Au Paraguay : accueillir la simplicité

ENTRETIEN – Tout juste retraité, Rémy a rejoint la Fundación Jesuitas, qui s’occupe de soutenir les œuvres sociales des Jésuites au Paraguay. Volontaire pour un an à Asunción, il se réjouit de pouvoir vivre avec simplicité, profitant de sa mission pour se mettre au service et faire de riches rencontres.

Bonjour Rémy ! Tu es arrivé au Paraguay en septembre (2022), quelles ont été tes premières impressions ?

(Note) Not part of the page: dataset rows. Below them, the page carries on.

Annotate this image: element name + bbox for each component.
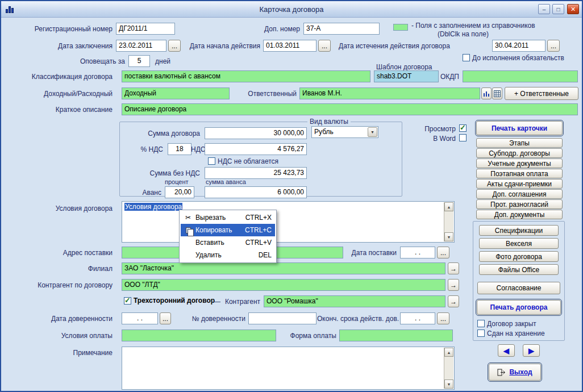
office-files-button[interactable]: Файлы Office [479,264,559,275]
counterparty-field[interactable]: ООО "ЛТД" [122,279,445,291]
end-date-field[interactable]: 30.04.2011 [492,40,545,52]
notify-suffix-label: дней [155,57,170,65]
notify-label: Оповещать за [7,57,125,65]
end-date-picker-button[interactable]: ... [547,40,560,52]
word-checkbox[interactable] [459,134,467,141]
classification-label: Классификация договора [7,73,113,81]
staged-payment-button[interactable]: Поэтапная оплата [476,169,563,178]
additional-docs-button[interactable]: Доп. документы [476,210,563,219]
addendums-button[interactable]: Доп. соглашения [476,189,563,199]
maximize-button[interactable]: □ [552,4,564,14]
contract-sum-field[interactable]: 30 000,00 [205,127,307,139]
print-contract-button[interactable]: Печать договора [477,300,561,315]
stages-button[interactable]: Этапы [476,138,563,148]
add-responsibles-button[interactable]: + Ответственные [505,87,578,100]
acceptance-acts-button[interactable]: Акты сдачи-приемки [476,179,563,189]
tripartite-counterparty-field[interactable]: ООО "Ромашка" [264,295,445,307]
advance-sum-field[interactable]: 6 000,00 [205,186,307,198]
specifications-button[interactable]: Спецификации [479,225,559,236]
note-scrollbar[interactable]: ▲ ▼ [444,348,453,389]
classification-field[interactable]: поставки валютный с авансом [122,70,370,82]
print-card-button[interactable]: Печать карточки [476,121,563,135]
currency-select[interactable]: Рубль ▼ [311,126,378,138]
preview-checkbox[interactable] [459,124,467,132]
preview-label: Просмотр [399,125,456,133]
tripartite-checkbox[interactable] [124,297,131,305]
note-textarea[interactable]: ▲ ▼ [122,347,455,390]
branch-label: Филиал [7,265,113,273]
delivery-date-picker-button[interactable]: ... [437,247,449,258]
end-date-label: Дата истечения действия договора [339,42,450,50]
attorney-date-picker-button[interactable]: ... [160,312,171,324]
branch-select-button[interactable]: → [448,262,459,274]
scroll-up-icon[interactable]: ▲ [444,202,453,211]
short-description-field[interactable]: Описание договора [122,103,578,115]
attorney-number-label: № доверенности [172,315,245,323]
contract-card-window: Карточка договора – □ ✕ Регистрационный … [0,0,583,392]
responsible-field[interactable]: Иванов М.Н. [299,87,480,99]
dop-number-field[interactable]: 37-А [303,23,380,35]
vat-field[interactable]: 4 576,27 [205,143,307,155]
payment-terms-field[interactable] [122,330,276,341]
okdp-field[interactable] [463,70,578,82]
branch-field[interactable]: ЗАО "Ласточка" [122,262,445,274]
arrow-right-icon: → [450,265,457,273]
conclusion-date-picker-button[interactable]: ... [168,40,181,52]
terms-scrollbar[interactable]: ▲ ▼ [444,202,453,241]
contract-photo-button[interactable]: Фото договора [479,251,559,262]
bills-button[interactable]: Векселя [479,238,559,249]
okdp-label: ОКДП [423,73,459,81]
attorney-end-picker-button[interactable]: ... [437,312,449,324]
attorney-number-field[interactable] [248,312,317,324]
income-expense-field[interactable]: Доходный [122,87,230,99]
menu-item-delete[interactable]: Удалить DEL [181,249,275,261]
scroll-down-icon[interactable]: ▼ [444,232,453,241]
notify-days-field[interactable]: 5 [128,55,150,67]
counterparty-label: Контрагент по договору [7,281,113,289]
menu-item-copy[interactable]: Копировать CTRL+C [181,224,275,236]
advance-percent-field[interactable]: 20,00 [165,186,194,198]
disagreements-button[interactable]: Прот. разногласий [476,199,563,209]
minimize-button[interactable]: – [538,4,550,14]
responsible-report-icon[interactable] [481,87,492,99]
responsible-table-icon[interactable] [492,87,502,99]
accounting-docs-button[interactable]: Учетные документы [476,159,563,168]
template-label: Шаблон договора [376,63,432,71]
until-fulfillment-checkbox[interactable] [463,54,470,61]
close-icon[interactable]: ✕ [567,4,579,14]
contract-terms-label: Условия договора [7,205,113,212]
stored-checkbox[interactable] [477,330,485,337]
no-vat-checkbox[interactable] [208,157,215,165]
stored-label: Сдан на хранение [487,330,545,337]
payment-form-field[interactable] [339,330,453,341]
chevron-down-icon[interactable]: ▼ [368,127,377,137]
attorney-date-field[interactable]: . . [122,312,158,324]
scroll-down-icon[interactable]: ▼ [444,380,453,389]
menu-item-cut[interactable]: ✂ Вырезать CTRL+X [181,211,275,224]
scroll-up-icon[interactable]: ▲ [444,348,453,357]
prev-record-button[interactable]: ◀ [498,344,515,357]
titlebar: Карточка договора – □ ✕ [1,1,582,18]
contract-terms-textarea[interactable]: Условия договора ▲ ▼ [122,201,455,243]
counterparty-select-button[interactable]: → [448,279,459,291]
start-date-field[interactable]: 01.03.2011 [263,40,317,52]
delivery-date-field[interactable]: . . [400,247,435,258]
conclusion-date-label: Дата заключения [7,42,113,50]
subcontracts-button[interactable]: Субподр. договоры [476,148,563,158]
exit-button[interactable]: Выход [489,364,541,381]
note-label: Примечание [7,349,113,357]
vat-percent-field[interactable]: 18 [168,143,191,155]
next-record-button[interactable]: ▶ [523,344,540,357]
conclusion-date-field[interactable]: 23.02.2011 [116,40,166,52]
menu-item-paste[interactable]: Вставить CTRL+V [181,236,275,249]
tripartite-select-button[interactable]: → [448,295,459,307]
attorney-end-field[interactable]: . . [400,312,435,324]
contract-closed-checkbox[interactable] [477,320,485,327]
attorney-end-label: Оконч. срока действ. дов. [317,315,397,323]
word-label: В Word [399,135,456,143]
reg-number-field[interactable]: ДГ2011/1 [116,23,175,35]
start-date-picker-button[interactable]: ... [318,40,331,52]
approval-button[interactable]: Согласование [477,282,560,294]
tripartite-counterparty-label: Контрагент [198,298,260,306]
sum-ex-vat-field[interactable]: 25 423,73 [205,167,307,179]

J’ai été profondément marqué par l’accueil qui m’a été fait. Tant par la fondation jésuite que j’ai rejointe, que par la population. Dans le cadre de ma mission, on m’a tout de suite mis très à l’aise et j’ai senti mon indépendance respectée. Quant aux Paraguayens, j’ai été profondément touché par leur gentillesse et par leur bienveillance.

Tu étais donc attendu ?

Oui et non. Au début de ma mission, on ne me disait pas clairement ce que l’on attendait de moi. Le poste n’était pas clairement défini. J’ai senti au départ qu’ils imaginaient que je prendrai un rôle important parce qu’ils savaient que j’ai longtemps été à un poste de direction d’un grand groupe. Je leur ai fait comprendre que je suis là pour les aider, que je suis à leur service.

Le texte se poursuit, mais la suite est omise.